__Your assignment__: Return exactly the span of lines in the following data that opens with the line containing "УЗНАТЬ БОЛЬШЕ" and closes with the line containing "utenti della Strada), l’avvocato". Include nothing else.

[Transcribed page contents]
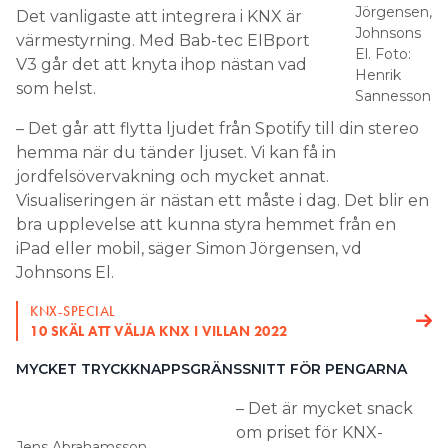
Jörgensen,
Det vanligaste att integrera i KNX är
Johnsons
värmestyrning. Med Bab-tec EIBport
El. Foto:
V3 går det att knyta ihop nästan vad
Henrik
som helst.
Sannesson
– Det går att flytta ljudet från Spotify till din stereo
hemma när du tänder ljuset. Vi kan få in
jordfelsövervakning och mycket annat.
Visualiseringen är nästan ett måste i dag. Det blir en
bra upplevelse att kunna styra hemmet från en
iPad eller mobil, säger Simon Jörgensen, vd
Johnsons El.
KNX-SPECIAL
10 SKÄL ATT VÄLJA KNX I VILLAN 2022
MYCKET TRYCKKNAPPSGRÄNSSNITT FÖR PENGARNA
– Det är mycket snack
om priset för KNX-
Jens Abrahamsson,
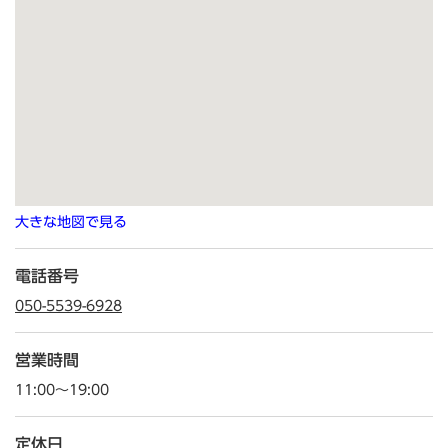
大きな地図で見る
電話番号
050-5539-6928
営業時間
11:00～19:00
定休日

--

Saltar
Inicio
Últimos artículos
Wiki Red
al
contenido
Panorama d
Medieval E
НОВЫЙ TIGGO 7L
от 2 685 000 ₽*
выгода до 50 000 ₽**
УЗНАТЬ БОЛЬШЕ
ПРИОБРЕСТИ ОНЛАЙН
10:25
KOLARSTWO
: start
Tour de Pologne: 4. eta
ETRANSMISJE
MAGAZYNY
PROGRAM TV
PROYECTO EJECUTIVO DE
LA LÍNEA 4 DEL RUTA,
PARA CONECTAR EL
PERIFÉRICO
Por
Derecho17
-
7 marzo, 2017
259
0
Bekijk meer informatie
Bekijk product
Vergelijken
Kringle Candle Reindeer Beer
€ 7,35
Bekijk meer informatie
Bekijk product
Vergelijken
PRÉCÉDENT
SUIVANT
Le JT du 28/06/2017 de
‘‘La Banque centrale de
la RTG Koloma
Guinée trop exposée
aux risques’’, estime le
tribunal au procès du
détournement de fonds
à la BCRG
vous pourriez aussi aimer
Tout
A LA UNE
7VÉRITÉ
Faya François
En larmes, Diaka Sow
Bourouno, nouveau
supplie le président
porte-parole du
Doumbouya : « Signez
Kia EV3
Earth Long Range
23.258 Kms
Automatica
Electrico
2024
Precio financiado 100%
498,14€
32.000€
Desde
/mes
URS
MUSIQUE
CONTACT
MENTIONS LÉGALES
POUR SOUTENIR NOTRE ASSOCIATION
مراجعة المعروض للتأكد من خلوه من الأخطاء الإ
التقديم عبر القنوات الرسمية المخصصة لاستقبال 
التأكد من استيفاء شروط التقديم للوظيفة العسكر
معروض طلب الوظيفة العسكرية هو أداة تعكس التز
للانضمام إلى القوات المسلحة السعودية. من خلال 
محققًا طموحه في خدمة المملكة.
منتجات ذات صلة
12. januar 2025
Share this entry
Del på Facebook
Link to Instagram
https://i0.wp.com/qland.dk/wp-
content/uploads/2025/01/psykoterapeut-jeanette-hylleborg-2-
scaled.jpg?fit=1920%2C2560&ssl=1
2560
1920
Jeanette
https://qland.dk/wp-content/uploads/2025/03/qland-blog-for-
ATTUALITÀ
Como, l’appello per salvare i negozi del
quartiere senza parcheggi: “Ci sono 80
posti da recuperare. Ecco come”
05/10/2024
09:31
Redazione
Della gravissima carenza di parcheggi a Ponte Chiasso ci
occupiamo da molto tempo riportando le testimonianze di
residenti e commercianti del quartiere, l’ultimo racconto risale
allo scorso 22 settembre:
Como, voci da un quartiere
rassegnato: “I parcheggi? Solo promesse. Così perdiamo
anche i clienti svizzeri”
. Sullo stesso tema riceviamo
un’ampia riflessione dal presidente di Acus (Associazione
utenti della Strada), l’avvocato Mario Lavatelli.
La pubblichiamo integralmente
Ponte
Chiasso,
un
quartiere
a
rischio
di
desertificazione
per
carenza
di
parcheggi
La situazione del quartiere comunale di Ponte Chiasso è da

__Exercise result__:
УЗНАТЬ БОЛЬШЕ
ПРИОБРЕСТИ ОНЛАЙН
10:25
KOLARSTWO
: start
Tour de Pologne: 4. eta
ETRANSMISJE
MAGAZYNY
PROGRAM TV
PROYECTO EJECUTIVO DE
LA LÍNEA 4 DEL RUTA,
PARA CONECTAR EL
PERIFÉRICO
Por
Derecho17
-
7 marzo, 2017
259
0
Bekijk meer informatie
Bekijk product
Vergelijken
Kringle Candle Reindeer Beer
€ 7,35
Bekijk meer informatie
Bekijk product
Vergelijken
PRÉCÉDENT
SUIVANT
Le JT du 28/06/2017 de
‘‘La Banque centrale de
la RTG Koloma
Guinée trop exposée
aux risques’’, estime le
tribunal au procès du
détournement de fonds
à la BCRG
vous pourriez aussi aimer
Tout
A LA UNE
7VÉRITÉ
Faya François
En larmes, Diaka Sow
Bourouno, nouveau
supplie le président
porte-parole du
Doumbouya : « Signez
Kia EV3
Earth Long Range
23.258 Kms
Automatica
Electrico
2024
Precio financiado 100%
498,14€
32.000€
Desde
/mes
URS
MUSIQUE
CONTACT
MENTIONS LÉGALES
POUR SOUTENIR NOTRE ASSOCIATION
مراجعة المعروض للتأكد من خلوه من الأخطاء الإ
التقديم عبر القنوات الرسمية المخصصة لاستقبال 
التأكد من استيفاء شروط التقديم للوظيفة العسكر
معروض طلب الوظيفة العسكرية هو أداة تعكس التز
للانضمام إلى القوات المسلحة السعودية. من خلال 
محققًا طموحه في خدمة المملكة.
منتجات ذات صلة
12. januar 2025
Share this entry
Del på Facebook
Link to Instagram
https://i0.wp.com/qland.dk/wp-
content/uploads/2025/01/psykoterapeut-jeanette-hylleborg-2-
scaled.jpg?fit=1920%2C2560&ssl=1
2560
1920
Jeanette
https://qland.dk/wp-content/uploads/2025/03/qland-blog-for-
ATTUALITÀ
Como, l’appello per salvare i negozi del
quartiere senza parcheggi: “Ci sono 80
posti da recuperare. Ecco come”
05/10/2024
09:31
Redazione
Della gravissima carenza di parcheggi a Ponte Chiasso ci
occupiamo da molto tempo riportando le testimonianze di
residenti e commercianti del quartiere, l’ultimo racconto risale
allo scorso 22 settembre:
Como, voci da un quartiere
rassegnato: “I parcheggi? Solo promesse. Così perdiamo
anche i clienti svizzeri”
. Sullo stesso tema riceviamo
un’ampia riflessione dal presidente di Acus (Associazione
utenti della Strada), l’avvocato Mario Lavatelli.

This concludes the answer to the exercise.